I want to recommend a great article in the most recent National Genealogical Society Quarterly 98 (2010):15-30. Written by Melinde Lutz Sanborn, it is entitled "Zipporah In Her Own Right: An African in Early Boston." In early Boston, children of slaves were not born into slavery but were free. Naturally, that changed soon enough, but for several individuals, including this Zipporah, she was a free person of color living in 17th century Boston.
The article intrigued me for several reasons. Zipporah's parents were owned by Robert Keayne, an ancestral great-uncle by marriage of mine. Also, another of my ancestors, Smith Woodward, was on a jury that oversaw a case involving Zipporah. Lastly, Melinde footnoted me and my discussion of the term Spinster, since Zipporah was called a spinster in Boston land records.

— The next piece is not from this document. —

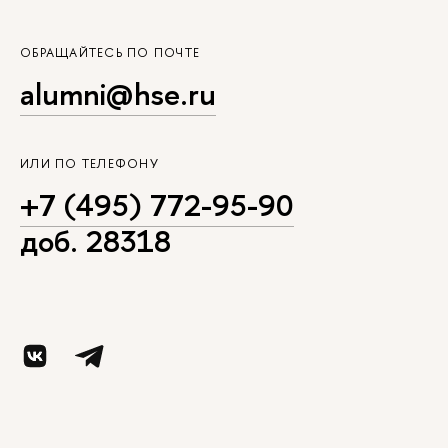
ОБРАЩАЙТЕСЬ ПО ПОЧТЕ
alumni@hse.ru
ИЛИ ПО ТЕЛЕФОНУ
+7 (495) 772-95-90
доб. 28318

Lastly, I was having a discussion with a reader, who happens to be a graduate student in history on the ongoing disparity genealogy receives from academic historians. Well, any historian who does a social history of Boston needs to read this article. If not, that historian will not have done her or his homework. So, will they find it? Will this important article get indexed in America, History and Life? I'll certainly index it in my next edition of New Englanders of the 1600s. Genealogists are writing really top-notch scholarly articles and historians need to start noticing.